Look here for a video associated with Intelligence Analysts dealing with Satellite transmissions and leveraging this workflow.

SatelliteDemo

It may be hard for some of you, but imagine the different satellites are actually medical devices. Imagine the different compartments are associated with various hierarchies of users at a Corporate level, Branch/Region, Department and individual basis. Imagine the spatial data results of this video as demonstrated using Google Earth, are instead rendering views of XRays, CTScan’s, etc. Hopefully, this is a compelling view of the realm of possibilities. One thing that might appear contrary to what I described earlier is the fact that in this video,  various users know that a satellite exists when they didn’t have a need to know. Some satellites may be Top Secret, so unauthorized users have no need to know that that particular satellite even exists.
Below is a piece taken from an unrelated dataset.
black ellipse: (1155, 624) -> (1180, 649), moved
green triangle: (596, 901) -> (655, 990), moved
To correct that situation vs what the video depicts,  if the System of Engagement had requested sign on by the user first, they would not have seen the entire list of satellite’s as that may have been excluded by an additional database query of accessible satellites for that user. However, when comparing to medical devices, there is no secret that there are multiple imaging devices, but the results may not be visible to a user, based on the need to know. Many, many options exist. These are just examples to get the discussion started about new possibilities.

There’s another important aspect of this. Any business with DB2 on z/OS already has the System of Record capability. There is a change in operations management required, but no additional software license charges required to implement this. Other platforms are required to separate data (aka copy it) to facilitate the ease of compartmentalization available on DB2 for z/OS. Analytics can be provided against this system of record locally, by products such as the IBM Data Analytics Accelerator (IDAA) or Veristorm’s zDoop, which is a Hadoop solution running on the mainframe. The mainframe is capable of meeting the service level agreements of both the updates and queries of the database with very large scale.
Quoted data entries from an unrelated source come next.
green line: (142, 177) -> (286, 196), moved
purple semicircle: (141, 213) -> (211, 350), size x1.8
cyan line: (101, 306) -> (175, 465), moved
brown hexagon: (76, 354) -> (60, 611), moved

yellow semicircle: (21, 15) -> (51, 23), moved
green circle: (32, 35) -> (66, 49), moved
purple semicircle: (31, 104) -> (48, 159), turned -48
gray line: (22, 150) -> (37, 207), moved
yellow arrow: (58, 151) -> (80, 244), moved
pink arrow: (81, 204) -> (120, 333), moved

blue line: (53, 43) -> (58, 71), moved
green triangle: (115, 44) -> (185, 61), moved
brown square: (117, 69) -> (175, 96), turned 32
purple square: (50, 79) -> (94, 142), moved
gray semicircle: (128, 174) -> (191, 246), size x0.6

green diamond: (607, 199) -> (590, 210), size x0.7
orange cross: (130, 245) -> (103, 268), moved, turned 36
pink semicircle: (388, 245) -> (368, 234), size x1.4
The Systems of Engagement may be Linux or Windows systems running on Virtual Desktops or PC servers, as well as within Linux for System z or z/OS application and transaction processing environments. The end user access could be from kiosks (thin client terminals), Smart Devices, PC’s or business specific devices e.g. Point of Sale, ATM, police cruiser access points, etc. These systems could be hosted in a public or private cloud. They could be part of an existing system infrastructure. Authentication and access control should be centrally managed across the entire operational infrastructure.

The net of all this is a couple of examples of hybrid computing and collaboration across systems that can dramatically reduce the complexity and improve the efficiency of end to end business processes. If you are still compartmentalizing operations by server silos you may have the unintended consequence of missing some dramatic cost savings or better stated, cost avoidance. Compartmentalization on a need to know basis may initially lead a business toward separation of duties and separation/copying of data. But with the capabilities described, it’s actually a form of consolidation and collaboration that enables a greater degree of sharing the System of Record. You might not have to spend more in systems deployment to solve some very complex problems. Happy programming!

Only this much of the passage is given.